■ About this task
Each line of the data below from the one holding "students. I highly recommend this Jiu Jitsu" to the one holding "academy for Jiu Jitsu players ranging from", inclusive, is to be reproduced exactly; no other line belongs in the answer.

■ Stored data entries
↓↓↓
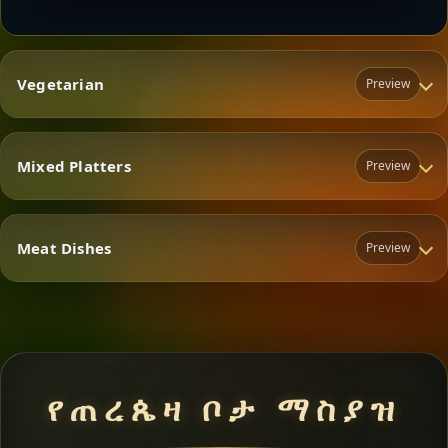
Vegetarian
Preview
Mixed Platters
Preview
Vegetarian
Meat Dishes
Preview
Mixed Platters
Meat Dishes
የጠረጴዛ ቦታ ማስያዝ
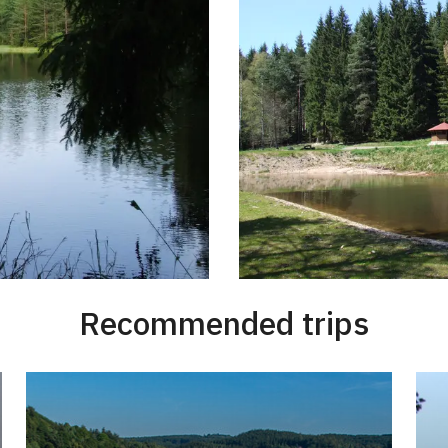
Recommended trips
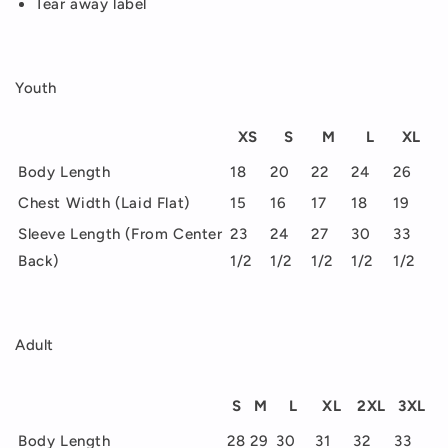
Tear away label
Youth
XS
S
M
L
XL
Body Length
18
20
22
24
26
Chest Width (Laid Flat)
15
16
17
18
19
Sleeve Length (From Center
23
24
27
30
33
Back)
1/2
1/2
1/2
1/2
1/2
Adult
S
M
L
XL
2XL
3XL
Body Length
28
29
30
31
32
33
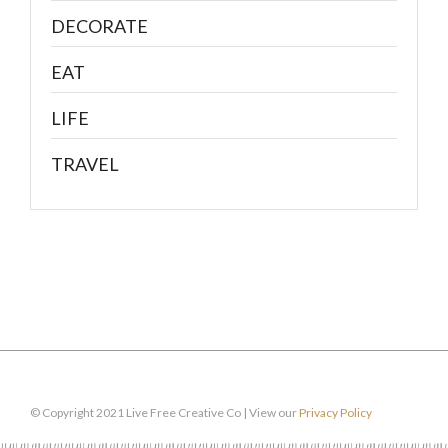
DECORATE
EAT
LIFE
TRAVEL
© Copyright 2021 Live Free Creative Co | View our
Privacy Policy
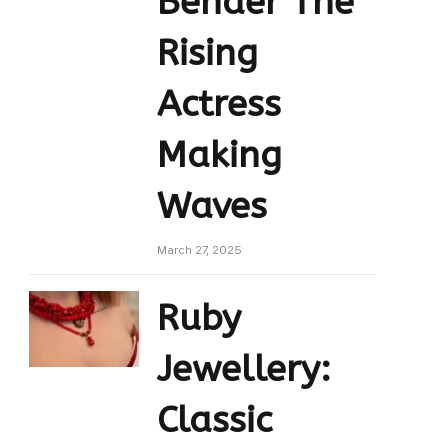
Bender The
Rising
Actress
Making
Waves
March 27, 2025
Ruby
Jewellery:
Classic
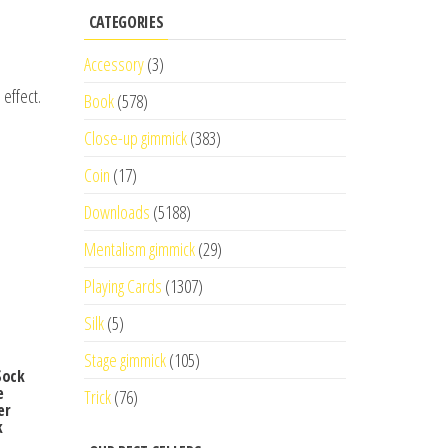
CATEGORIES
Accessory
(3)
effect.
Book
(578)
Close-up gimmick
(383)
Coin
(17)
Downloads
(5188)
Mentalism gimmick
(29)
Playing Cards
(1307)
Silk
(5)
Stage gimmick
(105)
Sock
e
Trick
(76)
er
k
↑↑↑
↓↓↓
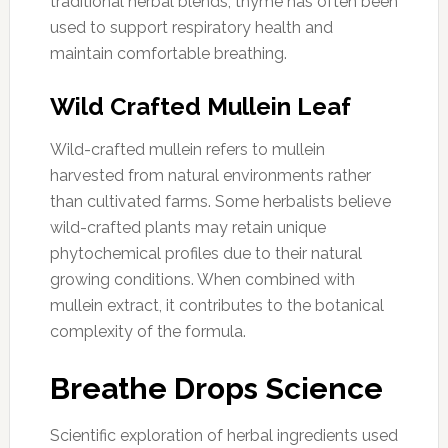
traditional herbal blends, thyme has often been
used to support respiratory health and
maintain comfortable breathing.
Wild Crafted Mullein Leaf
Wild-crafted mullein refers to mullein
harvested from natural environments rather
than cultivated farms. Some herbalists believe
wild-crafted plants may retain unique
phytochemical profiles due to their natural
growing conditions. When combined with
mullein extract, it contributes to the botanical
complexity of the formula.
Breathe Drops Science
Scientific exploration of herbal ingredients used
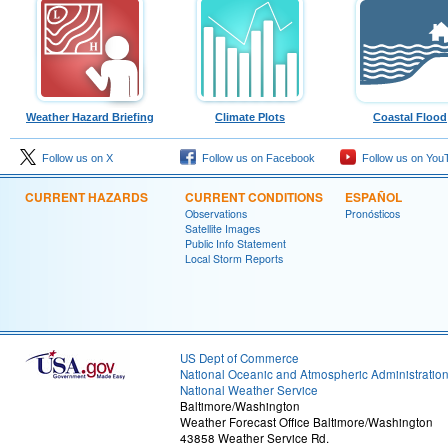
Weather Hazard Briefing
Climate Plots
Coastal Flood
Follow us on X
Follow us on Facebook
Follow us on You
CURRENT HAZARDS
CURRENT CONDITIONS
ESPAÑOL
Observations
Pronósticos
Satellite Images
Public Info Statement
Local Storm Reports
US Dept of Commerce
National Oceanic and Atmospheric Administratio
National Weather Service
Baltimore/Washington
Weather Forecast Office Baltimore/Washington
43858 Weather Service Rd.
↑↑↑
↓↓↓
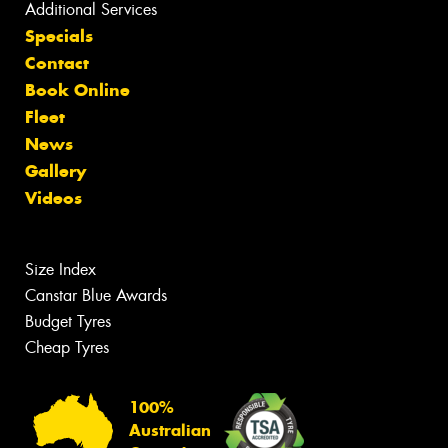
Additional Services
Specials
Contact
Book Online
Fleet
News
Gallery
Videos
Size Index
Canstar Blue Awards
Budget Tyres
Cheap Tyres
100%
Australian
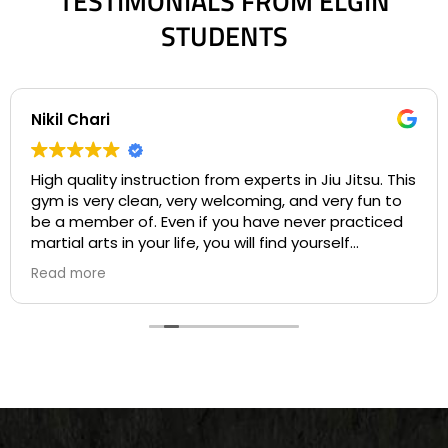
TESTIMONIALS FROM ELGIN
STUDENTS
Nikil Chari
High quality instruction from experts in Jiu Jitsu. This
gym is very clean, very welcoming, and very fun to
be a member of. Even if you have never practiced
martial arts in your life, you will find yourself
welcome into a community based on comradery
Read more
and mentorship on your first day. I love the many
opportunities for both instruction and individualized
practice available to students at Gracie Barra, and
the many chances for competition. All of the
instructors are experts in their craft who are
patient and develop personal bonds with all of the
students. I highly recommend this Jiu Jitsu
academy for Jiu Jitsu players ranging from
↑↑↑
■ Exercise result
students. I highly recommend this Jiu Jitsu
academy for Jiu Jitsu players ranging from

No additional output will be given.